Bande dessinée

Daniel Blancou

Retour à Saint-Laurent des arabes

illustration
photo libraire

Chronique de Mélanie Andrieu

Librairie Cultura (Aubagne)

2012 marque la commémoration des cinquante ans des Accords d’Évian et la fin de la guerre d’Algérie. À cette occasion, Delcourt publie deux histoires complètes de qualité, narrées avec sérieux et précision. L’une se concentre sur les prémisses de la guerre, l’autre sur ses injustes conséquences.

Leçons coloniales nous plonge dans l’Algérie du début de l’insurrection. Le dessin de Djillali Defali porte le scénario d’Azouz Begag, qui retrace la vie de ses parents à Sétif avant les événements du 8 mai 1945. Marie Delmas, institutrice, arrive de métropole pour prendre son premier poste. Elle souhaite poursuivre le projet de son père de promouvoir la scolarisation de tous les enfants : un combat difficile au cœur de Sétif qui s’échauffe.
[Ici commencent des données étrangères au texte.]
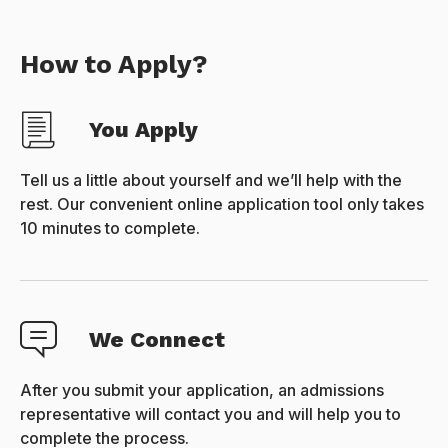
How to Apply?
You Apply
Tell us a little about yourself and we’ll help with the
rest. Our convenient online application tool only takes
10 minutes to complete.
We Connect
After you submit your application, an admissions
representative will contact you and will help you to
complete the process.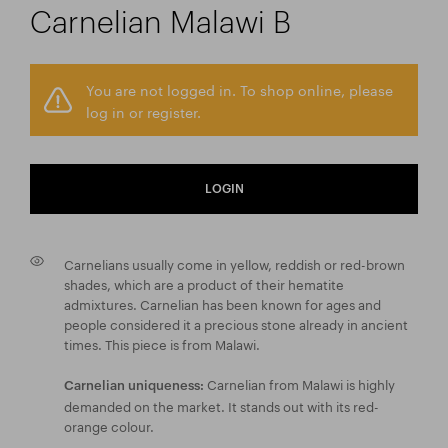
Carnelian Malawi B
You are not logged in. To shop online, please
log in or register.
LOGIN
Carnelians usually come in yellow, reddish or red-brown
shades, which are a product of their hematite
admixtures. Carnelian has been known for ages and
people considered it a precious stone already in ancient
times. This piece is from Malawi.
Carnelian from Malawi is highly
Carnelian uniqueness:
demanded on the market. It stands out with its red-
orange colour.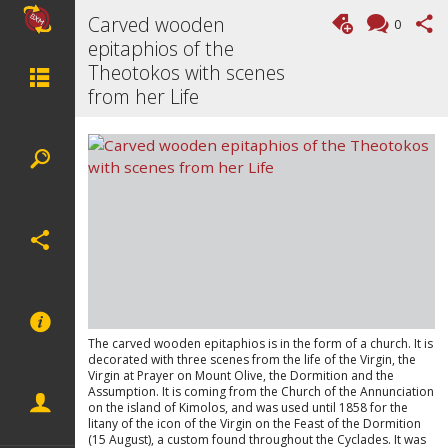
Carved wooden
0
epitaphios of the
Theotokos with scenes
from her Life
The carved wooden epitaphios is in the form of a church. It is
decorated with three scenes from the life of the Virgin, the
Virgin at Prayer on Mount Olive, the Dormition and the
Assumption. It is coming from the Church of the Annunciation
on the island of Kimolos, and was used until 1858 for the
litany of the icon of the Virgin on the Feast of the Dormition
(15 August), a custom found throughout the Cyclades. It was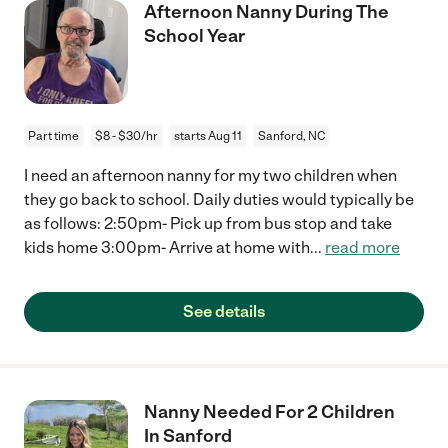
Afternoon Nanny During The
School Year
Part time
$8 - $30/hr
starts Aug 11
Sanford, NC
I need an afternoon nanny for my two children when
they go back to school. Daily duties would typically be
as follows: 2:50pm- Pick up from bus stop and take
kids home 3:00pm- Arrive at home with
...
read more
See details
Nanny Needed For 2 Children
In Sanford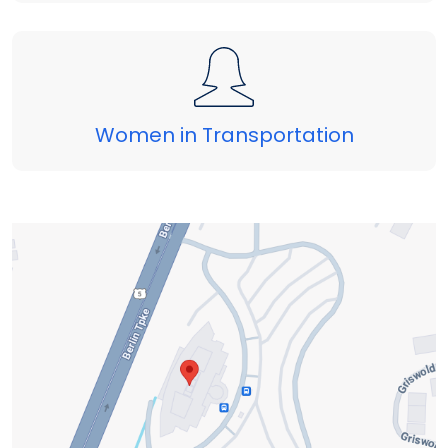
Women in Transportation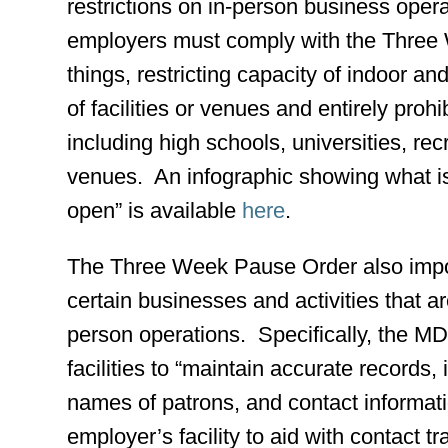
restrictions on in-person business ope
employers must comply with the Three
things, restricting capacity of indoor an
of facilities or venues and entirely proh
including high schools, universities, rec
venues. An infographic showing what is 
open” is available
here
.
The Three Week Pause Order also impo
certain businesses and activities that a
person operations. Specifically, the 
facilities to “maintain accurate records,
names of patrons, and contact informati
employer’s facility to aid with contact 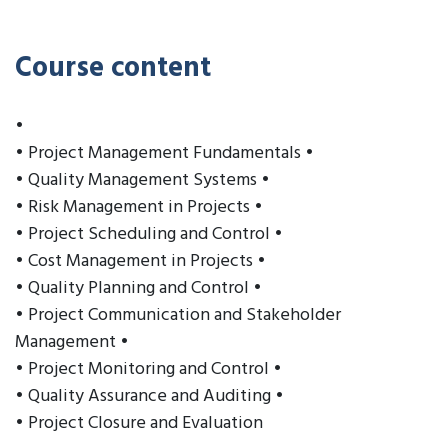
Course content
•
• Project Management Fundamentals •
• Quality Management Systems •
• Risk Management in Projects •
• Project Scheduling and Control •
• Cost Management in Projects •
• Quality Planning and Control •
• Project Communication and Stakeholder
Management •
• Project Monitoring and Control •
• Quality Assurance and Auditing •
• Project Closure and Evaluation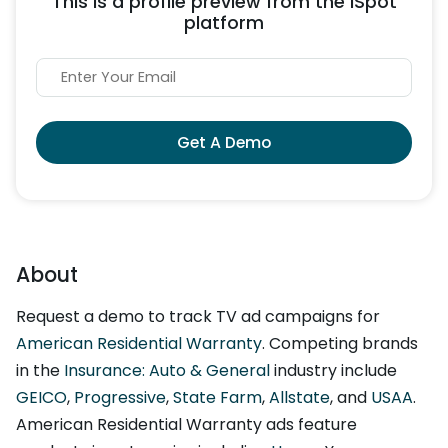
This is a profile preview from the iSpot
platform
Get A Demo
About
Request a demo to track TV ad campaigns for
American Residential Warranty
. Competing brands
in the
Insurance: Auto & General
industry include
GEICO
,
Progressive
,
State Farm
,
Allstate
, and
USAA
.
American Residential Warranty ads feature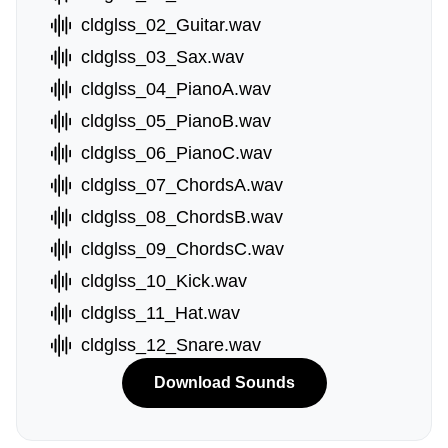
cldglss_02_Guitar.wav
cldglss_03_Sax.wav
cldglss_04_PianoA.wav
cldglss_05_PianoB.wav
cldglss_06_PianoC.wav
cldglss_07_ChordsA.wav
cldglss_08_ChordsB.wav
cldglss_09_ChordsC.wav
cldglss_10_Kick.wav
cldglss_11_Hat.wav
cldglss_12_Snare.wav
Download Sounds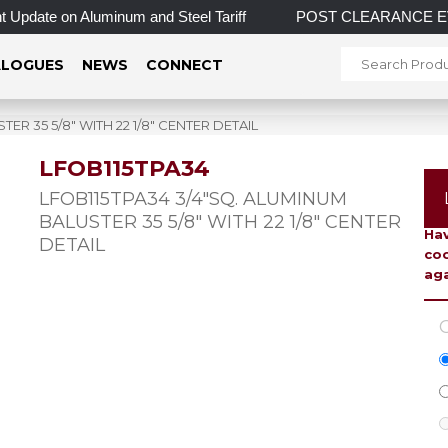
Update on Aluminum and Steel Tariff
POST CLEARANCE EVENT! 
LOGUES
NEWS
CONNECT
ER 35 5/8″ WITH 22 1/8″ CENTER DETAIL
LFOB115TPA34
To 
LFOB115TPA34 3/4″SQ. ALUMINUM
BALUSTER 35 5/8″ WITH 22 1/8″ CENTER
Hav
DETAIL
coo
aga
C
Les protagonistes, tels les jeunes Amor et Fatma, épris de liberté, évoluent dans un contexte compliqué où la tension se développe dans les humiliations des colons français, le développement du Parti Populaire algérien et la misère quotidienne. L’expulsion de Messali Hadj (fondateur et chef du PPA) entraîne émeutes et appels à la révolte pour réclamer l’indépendance. La victoire des Alliés contre les nazis marque le début de l’insurrection. À Sétif s’enchaînent violence et répressions qui mèneront à la guerre. Le second ouvrage, Retour à Saint-Laurent des Arabes, revient sur l’histoire des harkis réfugiés en France et restitue les témoignages des parents de l’auteur, Daniel Blancou. Ces derniers ont été instituteurs dans le camp militaire de Saint-Maurice-l’Ardoise, situé à Saint-Laurent-des-Arbres dans le Gard, péjorativement appelé « Saint-Laurent-des-arabes ». Arrivés en 1967, ils y passent neuf années jusqu’à la révolte qui mènera à la fermeture du camp. Peu informés des événements algériens, ils sont nommés à ces postes sans connaître la détresse des harkis qui ont fui les massacres et se retrouvent parqués dans ces camps. Si le rude quotidien leur a permis de mieux connaître les familles et leurs coutumes, ils regrettent avec le recul de ne pas avoir mesuré l’ampleur des souffrances des populations. L’alternance du passé et du présent rythme le récit au plus près de ce qui fut leur histoire. Daniel Blancou choisit un graphisme simple et efficace qui sert bien son propos. Documenté, il apporte un grand soin à la reconstitution des lieux et à l’histoire du camp. Son ouvrage répond au besoin de reconnaissance des harkis et confirme son talent. Ces récits posent deux regards complémentaires sur la guerre d’Algérie, thème finalement peu développé en bande dessinée. Les témoignages présentés contribuent à mieux comprendre et ravivent les mémoires.